Des photographes attendent dans des affûts, parfois payants, qu’un animal, attiré par du poisson ou carcasses déposés exprès, vienne devant son appareil. – © Camille Jacquelot / Reporterre

Animaux mis en scène, carcasses pour les attirer… De nombreux photographes animaliers trichent pour faire la photo parfaite. Dont certains lauréats de grands prix.
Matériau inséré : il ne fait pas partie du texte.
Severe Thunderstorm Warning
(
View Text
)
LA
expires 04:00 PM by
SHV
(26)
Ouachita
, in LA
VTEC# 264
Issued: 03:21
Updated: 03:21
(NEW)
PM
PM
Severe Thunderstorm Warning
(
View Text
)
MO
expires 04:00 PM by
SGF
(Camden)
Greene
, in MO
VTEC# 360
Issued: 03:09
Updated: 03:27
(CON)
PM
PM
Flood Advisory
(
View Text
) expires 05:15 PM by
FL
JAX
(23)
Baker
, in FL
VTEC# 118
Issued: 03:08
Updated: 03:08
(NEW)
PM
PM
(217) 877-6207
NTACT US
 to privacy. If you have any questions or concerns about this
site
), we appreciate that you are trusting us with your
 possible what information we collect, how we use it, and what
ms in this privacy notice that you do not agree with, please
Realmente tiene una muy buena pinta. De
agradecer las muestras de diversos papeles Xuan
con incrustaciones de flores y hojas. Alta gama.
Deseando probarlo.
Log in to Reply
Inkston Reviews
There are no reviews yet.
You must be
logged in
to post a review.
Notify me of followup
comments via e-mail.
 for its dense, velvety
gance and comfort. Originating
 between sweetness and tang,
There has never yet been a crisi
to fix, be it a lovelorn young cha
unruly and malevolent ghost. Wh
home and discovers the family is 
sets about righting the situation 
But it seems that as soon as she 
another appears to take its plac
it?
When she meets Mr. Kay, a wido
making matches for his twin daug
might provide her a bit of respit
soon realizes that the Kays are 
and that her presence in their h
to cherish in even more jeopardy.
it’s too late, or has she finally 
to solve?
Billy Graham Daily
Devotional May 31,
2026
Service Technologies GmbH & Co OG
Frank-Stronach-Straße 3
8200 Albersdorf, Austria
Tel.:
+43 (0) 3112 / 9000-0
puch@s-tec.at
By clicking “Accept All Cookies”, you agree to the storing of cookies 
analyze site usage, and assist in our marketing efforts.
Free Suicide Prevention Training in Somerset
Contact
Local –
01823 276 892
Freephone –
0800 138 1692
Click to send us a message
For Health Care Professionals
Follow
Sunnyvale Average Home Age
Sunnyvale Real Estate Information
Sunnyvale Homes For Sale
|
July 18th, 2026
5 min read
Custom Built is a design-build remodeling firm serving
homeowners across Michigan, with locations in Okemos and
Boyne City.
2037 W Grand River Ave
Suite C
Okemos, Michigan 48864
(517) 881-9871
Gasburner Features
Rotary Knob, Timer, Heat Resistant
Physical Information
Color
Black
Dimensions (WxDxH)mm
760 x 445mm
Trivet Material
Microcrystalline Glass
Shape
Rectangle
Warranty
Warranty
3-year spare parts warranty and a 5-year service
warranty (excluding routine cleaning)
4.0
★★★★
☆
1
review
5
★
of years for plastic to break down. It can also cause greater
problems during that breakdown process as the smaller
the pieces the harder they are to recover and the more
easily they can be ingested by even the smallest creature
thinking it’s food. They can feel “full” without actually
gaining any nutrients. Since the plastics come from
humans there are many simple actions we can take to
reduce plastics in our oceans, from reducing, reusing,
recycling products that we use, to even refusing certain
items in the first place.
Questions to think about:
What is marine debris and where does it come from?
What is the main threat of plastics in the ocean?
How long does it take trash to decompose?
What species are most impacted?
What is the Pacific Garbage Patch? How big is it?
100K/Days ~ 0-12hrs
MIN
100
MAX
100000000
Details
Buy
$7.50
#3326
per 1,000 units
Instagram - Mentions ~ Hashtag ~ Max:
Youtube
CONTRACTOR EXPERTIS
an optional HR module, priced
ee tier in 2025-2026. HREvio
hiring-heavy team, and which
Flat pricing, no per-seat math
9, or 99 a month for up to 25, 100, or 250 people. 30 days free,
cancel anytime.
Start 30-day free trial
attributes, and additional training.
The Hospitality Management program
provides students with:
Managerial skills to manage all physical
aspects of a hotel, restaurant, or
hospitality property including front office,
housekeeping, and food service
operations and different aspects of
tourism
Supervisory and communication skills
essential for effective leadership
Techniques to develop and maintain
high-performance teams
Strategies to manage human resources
Il était une fois l’histoire d’amitié entre un ours et une louve, chassant coude-à-coude au cœur d’une tourbière. Un « Roméo et une Juliette improbables », que le destin aurait décidé d’unir. Oubliez les apparences, ce conte est monté de toutes pièces. Il y a quelques mois, Pierre Girard écrivait à Reporterre sa sidération. Parti étudier les ursidés en Carélie du Nord, contrée reculée de Finlande, ce naturaliste en herbe a entraperçu un pan étonnant des coulisses de la photographie animalière : « De grands noms du métier trichent, et j’en ai la preuve. »

À l’autre bout du fil, agitation et amertume s’entrelacent dans la voix de l’homme. Il décrit un système bien rodé de cabanes (des affûts), louées par de célèbres photographes, en lisière d’une forêt boréale. « Un employé débarque en motoneige, avec deux cadavres de cochons dans la remorque. Il les accroche à un arbre pour empêcher les prédateurs de s’en aller avec. » Du saumon et des croquettes pour chien sont enfouis tout autour, pour inciter les gloutons, les ours et les loups à gratter la terre. Et ce, bien entendu, dans l’axe parfait des objectifs.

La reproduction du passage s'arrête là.